On 30/01/2020 10:07 am, George Georgalis wrote:
Hi Mark,

On Wed, Jan 29, 2020 at 2:07 PM MJ <mafsys1234%gmail.com@localhost> wrote:
On 30/01/2020 5:19 am, George Georgalis wrote:
Hi, I would like to introduce configuration files to a software
project I am supporting with build infrastructure. The C programs
depend on quite a few libraries from different sources. As a result of
development evolution, we have hardcoded paths in the source which
would be better served as parameters read from configuration files, so
the location of dependencies can be adjusted without modifying the
code. We need this functionality for runtime as well as compile time.
Can you not just change all the hardcoded paths to defines and then pass those defines to the programs via make?
...
Am I over-simplifying the issue?
That sounds like a great solution, compile time defines solves the
immediate problem of getting it to work on another platform, accept
that I'm not proficient enough in C to just code it out. How do you
pass make env to programs at compile time? Would you provide an
example?

How are you at C? Can you use pointers, manipulate "strings"? I'm not averse to helping you, but I can't teach you C :-)

To your issue and using MACROS/defines , for example, suppose this code snippet:

some_function(void) {

config_path="/usr/local/etc/prog.txt"

...

...

}


Change it to:

some_function(void) {

#if defined (MY_CONFIG_PATH)

strcpy(config_path,MY_CONFIG_PATH);

#else

#error "compile with -DMY_CONFIG_PATH="/usr/local/etc/prog.txt"

#endif
...

...

}


Then compile (using make), with cc -DMY_CONFIG_PATH="/usr/local/etc/prog.txt"

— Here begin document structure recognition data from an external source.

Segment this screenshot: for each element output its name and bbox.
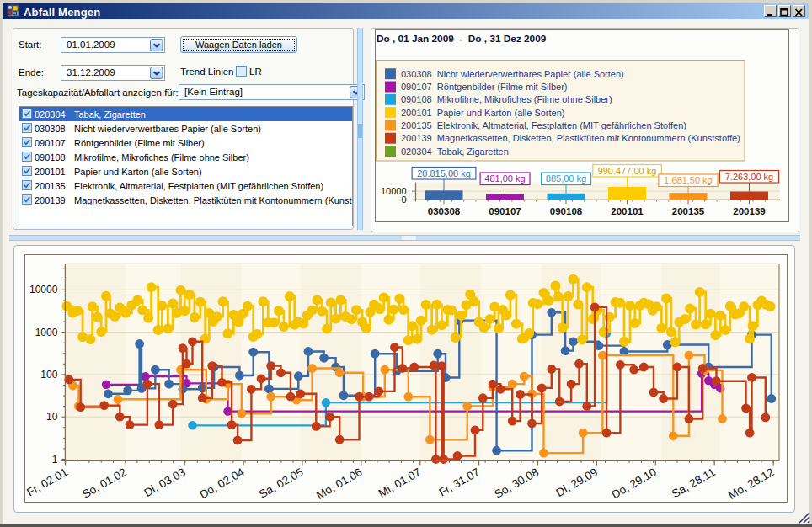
svg-text:030308: 030308 bbox=[428, 206, 461, 216]
svg-text:200101 Papier und Karton (all: 200101 Papier und Karton (alle Sorten) bbox=[401, 108, 564, 118]
svg-text:Mi, 01.07: Mi, 01.07 bbox=[377, 466, 424, 500]
svg-text:10000: 10000 bbox=[29, 284, 58, 295]
svg-text:Di, 29.09: Di, 29.09 bbox=[554, 466, 600, 499]
svg-text:200135: 200135 bbox=[672, 206, 705, 216]
svg-text:Sa, 02.05: Sa, 02.05 bbox=[257, 466, 306, 501]
svg-text:0: 0 bbox=[401, 194, 406, 205]
svg-text:200139: 200139 bbox=[733, 206, 765, 216]
svg-text:200139 Magnetkassetten, Diske: 200139 Magnetkassetten, Disketten, Plast… bbox=[401, 133, 740, 143]
svg-text:020304 Tabak, Zigaretten: 020304 Tabak, Zigaretten bbox=[401, 146, 509, 157]
svg-text:200101: 200101 bbox=[611, 206, 644, 216]
svg-text:100: 100 bbox=[40, 369, 57, 381]
svg-text:090107 Röntgenbilder (Filme m: 090107 Röntgenbilder (Filme mit Silber) bbox=[401, 82, 567, 92]
svg-text:885,00 kg: 885,00 kg bbox=[546, 173, 586, 184]
svg-text:090107: 090107 bbox=[489, 206, 521, 216]
svg-text:So, 30.08: So, 30.08 bbox=[492, 466, 541, 501]
svg-text:Fr, 02.01: Fr, 02.01 bbox=[25, 466, 70, 499]
svg-text:090108: 090108 bbox=[550, 206, 583, 216]
svg-text:Mo, 01.06: Mo, 01.06 bbox=[314, 466, 365, 502]
svg-text:Di, 03.03: Di, 03.03 bbox=[142, 466, 187, 499]
svg-text:481,00 kg: 481,00 kg bbox=[484, 173, 525, 184]
svg-text:030308 Nicht wiederverwertbar: 030308 Nicht wiederverwertbares Papier (… bbox=[401, 69, 624, 79]
svg-text:Sa, 28.11: Sa, 28.11 bbox=[670, 466, 718, 500]
svg-text:7.263,00 kg: 7.263,00 kg bbox=[725, 172, 774, 182]
svg-text:Do , 01 Jan 2009 - Do , 31 D: Do , 01 Jan 2009 - Do , 31 Dez 2009 bbox=[377, 33, 547, 45]
svg-text:1.681,50 kg: 1.681,50 kg bbox=[664, 175, 713, 185]
svg-text:So, 01.02: So, 01.02 bbox=[80, 466, 129, 501]
svg-text:Do, 29.10: Do, 29.10 bbox=[610, 466, 659, 501]
svg-text:10: 10 bbox=[46, 411, 58, 423]
svg-text:1: 1 bbox=[52, 454, 58, 466]
svg-text:Fr, 31.07: Fr, 31.07 bbox=[436, 466, 482, 499]
svg-text:20.815,00 kg: 20.815,00 kg bbox=[417, 168, 471, 178]
svg-text:Mo, 28.12: Mo, 28.12 bbox=[726, 466, 777, 502]
svg-text:990.477,00 kg: 990.477,00 kg bbox=[598, 166, 657, 176]
svg-text:1000: 1000 bbox=[35, 327, 58, 338]
svg-text:090108 Mikrofilme, Mikrofiche: 090108 Mikrofilme, Mikrofiches (Filme oh… bbox=[401, 94, 612, 104]
svg-text:200135 Elektronik, Altmateria: 200135 Elektronik, Altmaterial, Festplat… bbox=[401, 120, 686, 130]
svg-text:Do, 02.04: Do, 02.04 bbox=[197, 466, 247, 502]
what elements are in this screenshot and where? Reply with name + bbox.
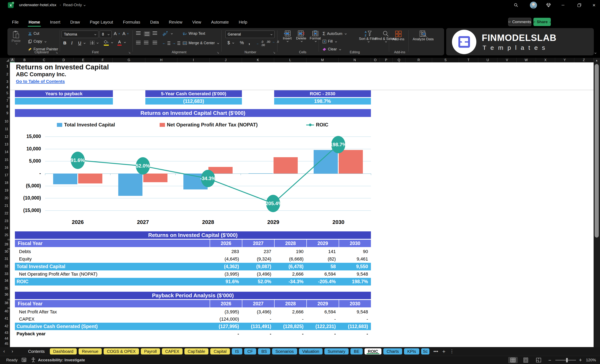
add-ins-button[interactable]: Add-ins (393, 31, 404, 41)
new-sheet-button[interactable]: + (442, 348, 445, 355)
align-middle-button[interactable] (144, 31, 150, 36)
ribbon-tab-help[interactable]: Help (234, 18, 252, 26)
row-header-30[interactable]: 30 (5, 250, 8, 254)
align-top-button[interactable] (136, 31, 141, 35)
normal-view-button[interactable] (508, 357, 518, 363)
macro-record-icon[interactable] (21, 357, 27, 363)
cell-value[interactable]: (82) (306, 255, 339, 263)
column-header-Q[interactable]: Q (393, 58, 405, 62)
increase-decimal-button[interactable]: ←.0.00 (256, 40, 265, 47)
table-row[interactable]: Debts28323719014190 (15, 248, 371, 255)
sort-filter-button[interactable]: AZ Sort & Filter (359, 31, 377, 42)
row-header-19[interactable]: 19 (5, 189, 8, 192)
clipboard-dialog-launcher[interactable]: ↘ (56, 51, 58, 54)
cell-value[interactable]: (4,362) (210, 263, 242, 270)
sheet-tab-cf[interactable]: CF (244, 348, 256, 355)
sheet-tab-valuation[interactable]: Valuation (299, 348, 323, 355)
copy-button[interactable]: Copy (28, 39, 46, 44)
column-header-Z[interactable]: Z (574, 58, 594, 62)
row-header-10[interactable]: 10 (5, 120, 8, 123)
sheet-nav-prev-icon[interactable]: ‹ (0, 349, 8, 354)
avatar[interactable] (530, 2, 537, 9)
cell-value[interactable]: 6,594 (306, 270, 339, 278)
accounting-format-button[interactable]: $ (227, 40, 234, 46)
cut-button[interactable]: Cut (28, 31, 39, 36)
row-header-18[interactable]: 18 (5, 181, 8, 185)
column-header-N[interactable]: N (339, 58, 371, 62)
fill-button[interactable]: Fill (323, 39, 337, 44)
ribbon-tab-insert[interactable]: Insert (46, 18, 65, 26)
vertical-scrollbar[interactable]: ▲ (594, 58, 600, 347)
cell-value[interactable]: 6,594 (306, 308, 339, 316)
ribbon-tab-data[interactable]: Data (146, 18, 163, 26)
cell-value[interactable]: - (306, 316, 339, 323)
bold-button[interactable]: B (63, 40, 66, 46)
row-header-9[interactable]: 9 (6, 111, 8, 115)
table-row[interactable]: Net Operating Profit After Tax (NOPAT)(3… (15, 270, 371, 278)
table-row[interactable]: Equity(4,645)(9,324)(6,668)(82)9,461 (15, 255, 371, 263)
page-break-view-button[interactable] (534, 357, 543, 363)
collapse-ribbon-chevron-icon[interactable] (594, 51, 596, 55)
cell-value[interactable]: -34.3% (274, 278, 306, 285)
sheet-tab-scenarios[interactable]: Scenarios (272, 348, 297, 355)
ribbon-tab-review[interactable]: Review (164, 18, 187, 26)
column-header-S[interactable]: S (432, 58, 459, 62)
cell-value[interactable]: 91.6% (210, 278, 242, 285)
ribbon-tab-file[interactable]: File (8, 18, 23, 26)
row-header-2[interactable]: 2 (6, 73, 8, 76)
sheet-tab-is[interactable]: IS (232, 348, 242, 355)
cell-value[interactable]: - (274, 316, 306, 323)
sheet-tab-captable[interactable]: CapTable (184, 348, 209, 355)
wrap-text-button[interactable]: ab Wrap Text (183, 31, 205, 36)
ribbon-tab-automate[interactable]: Automate (206, 18, 234, 26)
column-header-G[interactable]: G (113, 58, 145, 62)
row-header-5[interactable]: 5 (6, 91, 8, 95)
decrease-decimal-button[interactable]: .00→.0 (266, 40, 279, 43)
cell-value[interactable]: - (242, 330, 274, 337)
delete-cells-button[interactable]: Delete (296, 31, 306, 42)
cell-value[interactable]: - (339, 330, 371, 337)
row-header-4[interactable]: 4 (6, 86, 8, 89)
number-format-combobox[interactable]: General (225, 31, 275, 38)
column-header-M[interactable]: M (306, 58, 339, 62)
row-header-31[interactable]: 31 (5, 257, 8, 261)
cell-value[interactable]: (124,000) (210, 316, 242, 323)
ribbon-tab-home[interactable]: Home (24, 18, 45, 26)
more-sheets-icon[interactable]: ••• (433, 349, 438, 354)
page-layout-view-button[interactable] (521, 357, 531, 363)
alignment-dialog-launcher[interactable]: ↘ (217, 51, 219, 54)
ribbon-tab-formulas[interactable]: Formulas (119, 18, 145, 26)
cell-value[interactable]: (6,478) (274, 263, 306, 270)
column-header-F[interactable]: F (93, 58, 113, 62)
underline-button[interactable]: U (78, 40, 85, 46)
column-header-P[interactable]: P (380, 58, 393, 62)
document-title[interactable]: underwater-hotel.xlsx - Read-Only (19, 3, 85, 7)
cell-value[interactable]: - (274, 330, 306, 337)
cell-value[interactable]: (128,825) (274, 323, 306, 330)
cell-value[interactable]: (3,496) (242, 270, 274, 278)
cell-value[interactable]: 58 (306, 263, 339, 270)
cell-value[interactable]: (112,683) (339, 323, 371, 330)
italic-button[interactable]: I (71, 40, 73, 46)
row-header-35[interactable]: 35 (5, 287, 8, 290)
select-all-corner[interactable] (0, 58, 10, 62)
table-row[interactable]: Payback year----- (15, 330, 371, 337)
table-row[interactable]: ROIC91.6%52.0%-34.3%-205.4%198.7% (15, 278, 371, 285)
row-header-38[interactable]: 38 (5, 301, 8, 305)
cell-value[interactable]: 52.0% (242, 278, 274, 285)
cell-value[interactable]: 90 (339, 248, 371, 255)
row-header-25[interactable]: 25 (5, 233, 8, 237)
cell-value[interactable]: (3,496) (242, 308, 274, 316)
row-header-32[interactable]: 32 (5, 264, 8, 268)
cell-value[interactable]: 283 (210, 248, 242, 255)
premium-diamond-icon[interactable] (545, 2, 552, 8)
sheet-area[interactable]: Returns on Invested CapitalABC Company I… (10, 62, 594, 347)
row-header-17[interactable]: 17 (5, 173, 8, 177)
row-header-15[interactable]: 15 (5, 158, 8, 162)
vertical-scroll-thumb[interactable] (595, 64, 599, 237)
cell-value[interactable]: (6,668) (274, 255, 306, 263)
cell-value[interactable]: 9,548 (339, 270, 371, 278)
cell-value[interactable]: 2,666 (274, 308, 306, 316)
increase-indent-button[interactable]: → (172, 41, 180, 45)
cell-value[interactable]: - (242, 316, 274, 323)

Of course, if you've got a large suite of programs each with a different CONFIG_PATH, then the command line might get overrun with data! That's a decision you will have to confront based on your knowledge of the configuration path lengths hardcoded into the programs.


What about runtime paths and parameters? I guess a config file still
needs parsing from C, for that? I know a lot of compiled programs do
If they are runtime, then this is different altogether.

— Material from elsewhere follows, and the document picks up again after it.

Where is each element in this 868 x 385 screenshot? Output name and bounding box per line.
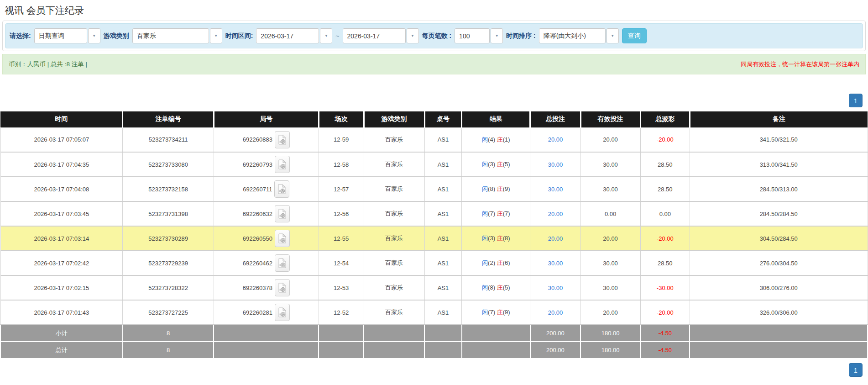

Suppose your configuration file is made up of some passed arguments like so:

int main(int argc, char **argv)

{
/* config_path depends on argument 1 for some of the path */
sprintf(config_path,"/usr/local/etc/%s/prog.txt", argv[1]);

}


Then this cannot be circumvented with -D, obviously. Then again, how are you doing it now, if they're runtime? Are they runtime but still static?

That is, even though the information is added at runtime, it never varies each time the program runs?


this, but in the source I've looked at, I'm not seeing exactly
how/where. :-\ ...this would be the first thing I would make templates
for, but I'm not seeing any templates either....

If I was building a simple configuration file and parsing it, I would use something like this:

key=value

In the tradition of unix, I would skip all lines that are blank and begin with #

I'm "old skool" with this format. It's simple, it's effective.

You can then use something like strtok() to parse it, or roll your own. In the latter case, I would just use basic fopen(), fgets(), parse the line by pulling it apart using pointers, then placing the result into a KEY and DATA. You would then compare the KEY(s) to what you're looking for and when a match is obtained, use that DATA value.

Do you want some more specific code rather than this vague notion?